**Task statement**.
How many lines of the entries hold the string "Beterbiev"? Reply with the number alone.

──────── Source records ────────

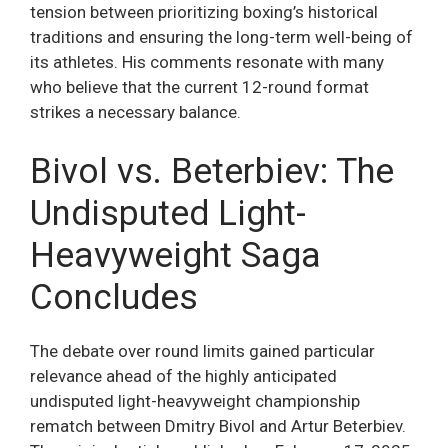
tension between prioritizing boxing’s historical
traditions and ensuring the long-term well-being of
its athletes. His comments resonate with many
who believe that the current 12-round format
strikes a necessary balance.
Bivol vs. Beterbiev: The
Undisputed Light-
Heavyweight Saga
Concludes
The debate over round limits gained particular
relevance ahead of the highly anticipated
undisputed light-heavyweight championship
rematch between Dmitry Bivol and Artur Beterbiev.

────────

**Response**.
2